Industry Sector: Cattle and Small Stock

Research Focus Area: Animal Products, Quality and Value-adding

Research Institute: University of Pretoria

Researcher: Prof Edward Webb

Title Initials Surname Highest Qualification
Mr Babatunde Agbeniga MSc
Dr P.E. Strydom PhD

Year of completion : 2018

Aims Of The Project

  • To compile a comprehensive literature review on current chilling and electrical stimulation guidelines
  • To compare chilling and electrical stimulation of selected cattle breeds of different carcass weights and to evaluate the effects of different chilling regimes and different stimulation procedures on carcass and meat quality attributes
  • To make recommendations to the meat industry on acceptable ways of chilling and stimulating carcasses in order to obtain the best quality carcasses and meat

Executive Summary

This research focused on acceptable ways of chilling and electrically stimulating beef carcasses in order to obtain the best quality meat, given the current use of growth enhancing molecules (beta-adrenergic agonists) and the current increase in carcasses size to curve the negative impact of escalating maize prices on the economics of intensive feed of beef cattle.

The literature survey suggest that low voltage electrical stimulation (LVES) is safer and more practical in South African abattoirs compared to high voltage electrical stimulation (HVES). The current research indicates that low voltage electrical stimulation has beneficial effects on meat quality of beef carcasses. Furthermore, early post mortem LVES is more beneficial compared to LVES after evisceration in terms of most meat quality attributes. Shorter duration LVES (30 sec.) was more beneficial compared to long duration LVES (60 sec.). Current chilling regimes of larger carcasses demonstrate that the effects of beta-agonist treatment on beef tenderness becomes negligible with increasing carcass size, provided that such carcasses are electrically stimulated early post mortem. Optimum carcass stimulation and chilling regimes were proposed for commercial beef abattoirs in South Africa.

OUTPUTS

Scientific publications (ISI peer reviewed)
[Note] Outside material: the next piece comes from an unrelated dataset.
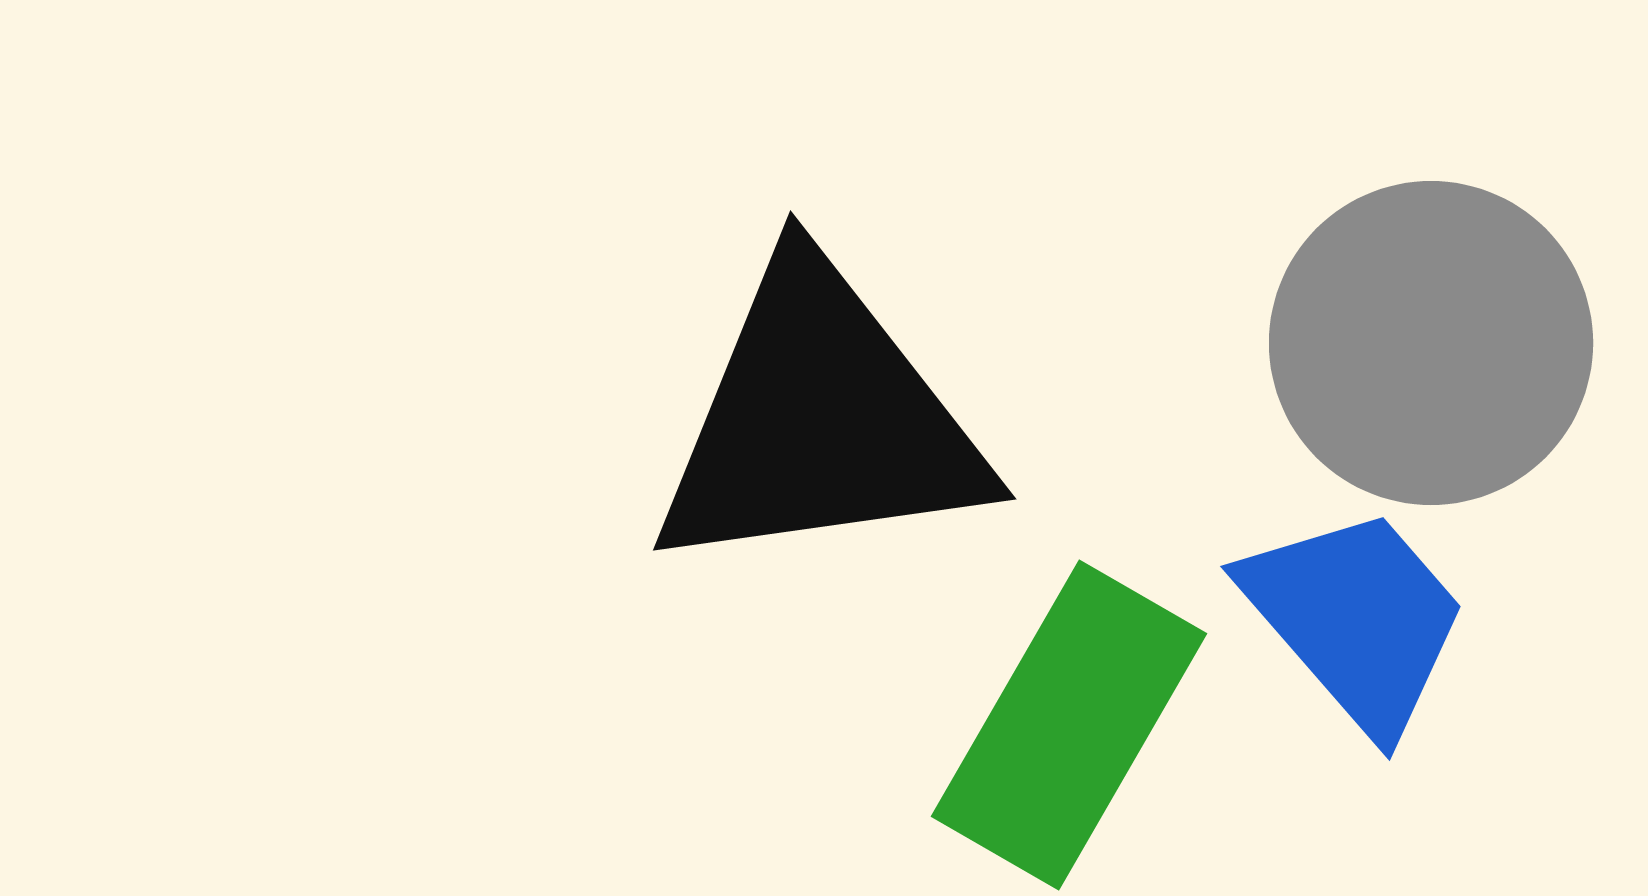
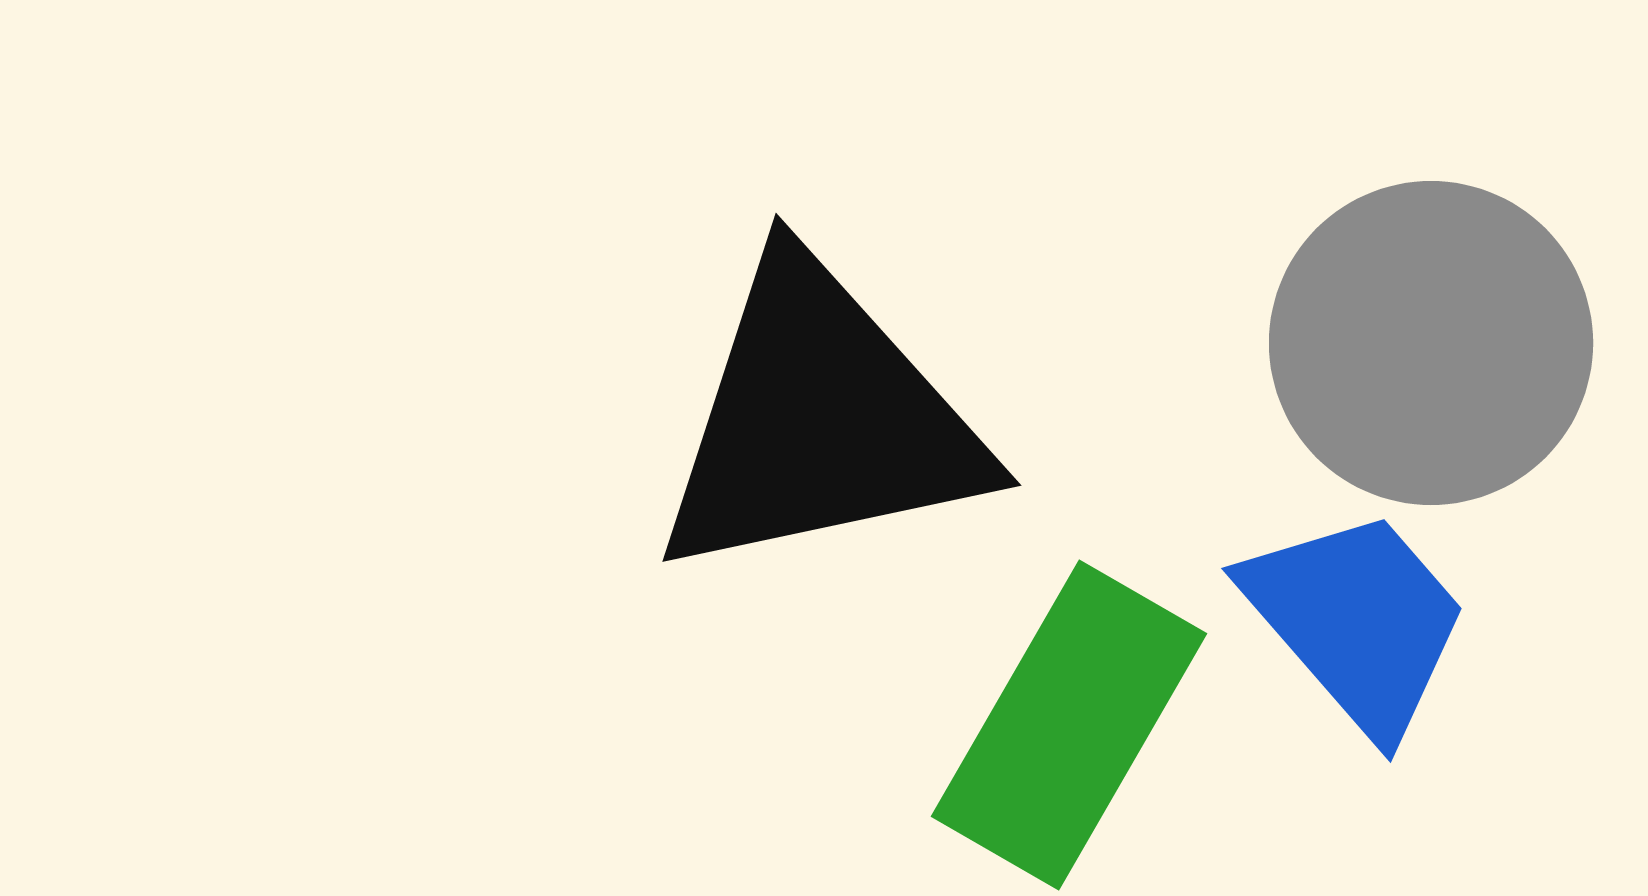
black triangle: rotated 4 degrees counterclockwise
blue trapezoid: moved 1 px right, 2 px down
  1. Agbeniga, B. & Webb, E.C. (2018). Influence of carcass weight on meat quality of commercial feedlot steers with similar feedlot, slaughter and post-mortem management, Food Research International, 105,793-800. (IF=3,086)
  2. Agbeniga, B. & Webb, E.C. (2018). Effects of timing and duration of low voltage electrical stimulation on selected meat quality characteristics of light and heavy bovine carcasses, Animal Production Science, (Accepted with minor changes).

Scientific conferences

  1.  B. Agbeniga, E.C. Webb, P.E. Strydom & L Frylinck, 2016. Effects of low voltage electrical stimulation and carcass size on meat tenderness and drip loss of beef carcasses treated with Zilmax®, 49th SASAS Congress, Cape Town, (Oral presentation).
  2. B. Agbeniga & E.C. Webb, 2015. Effects of duration of electrical stimulation and carcass weight on carcass pH, temperature profile and shear force of Zilmax treated beef carcasses, 48th SASAS congress, Zululand, (Oral Presentation).

Industry lectures

  1. Webb, E.C. (2016) Growth enhancers, residues and beef quality, Red Meat Abattoir Association Conference, Spier, Western Cape,
  2. Webb, E.C. (2016) Abattoir management and carcass and beef quality, Devon abattoir workshop, Protea Hotel, 22 July 2016.
  3. Webb, E.C. (2015). Factors that affect beef carcass and meat quality, North West RPO Koopmansfontein,  October 2015.
  1. Webb, E.C. (2015).Growth efficiency in feedlot cattle, Cattleman’s conference, South African Feedlot Association, March, Kiewietskroon.

Popular Article

Interactions between early and delayed electrical stimulation and carcass size on pH, temperature decline and instrumental shear force of meat samples from Zilmax treated cattle

Introduction

The time of application and duration of electrical stimulation (ES) on light and heavy carcasses from Zilmax treated animals, poses new challenges in the meat processing industry in South Africa. Owing to the use of Zilmax, larger carcasses are now being processed at abattoirs that were built to accommodate smaller carcasses. This poses new challenges in terms of optimization of conversion of muscle to meat using ES and appropriate chilling regime. In this study, the effects of early or delayed low voltage electrical stimulation (LVES) (110V) applied to light and heavy carcasses of Zilmax treated cattle were evaluated for pH and temperature decline, and the resultant effects on instrumental shear force. One hundred and forty-nine Zilmax treated cattle (mainly steers) were assigned to 10 different treatment groups according to the combination of their carcass weight (≤ 130 or ≥ 145kg side), time of stimulation (early stimulation-3 min post mortem [p.m.] or late stimulation-45 min p.m.), and the duration of stimulation (30 or 60 sec). Analysis revealed significantly (p < 0.05) faster pH decline and the lowest pH in carcasses stimulated before evisceration, at all times of measurement compared to carcasses stimulated late or non-stimulated controls. The time of ES application exerted the greatest influence on the pH profile while duration of stimulation showed minor influence. Heavy carcasses in the early stimulated groups had the lowest rigor- and ultimate pH. Regarding temperature decline, heavy carcasses had the slowest decline (p < 0.05) and the highest carcass temperatures at all times from 45 min to 24 hr p.m. Time of ES application and duration of ES did not affect carcass temperature. In terms of shear force, carcasses stimulated at 3 min p.m. had the lowest (p < 0.05) shear force at 3 and 14 days p.m. compared to carcasses stimulated at 45 min p.m. and controls respectively. Heavy carcass groups, stimulated early, with the lowest rigor and pHu, had the lowest shear force at 3 and 14 days p.m.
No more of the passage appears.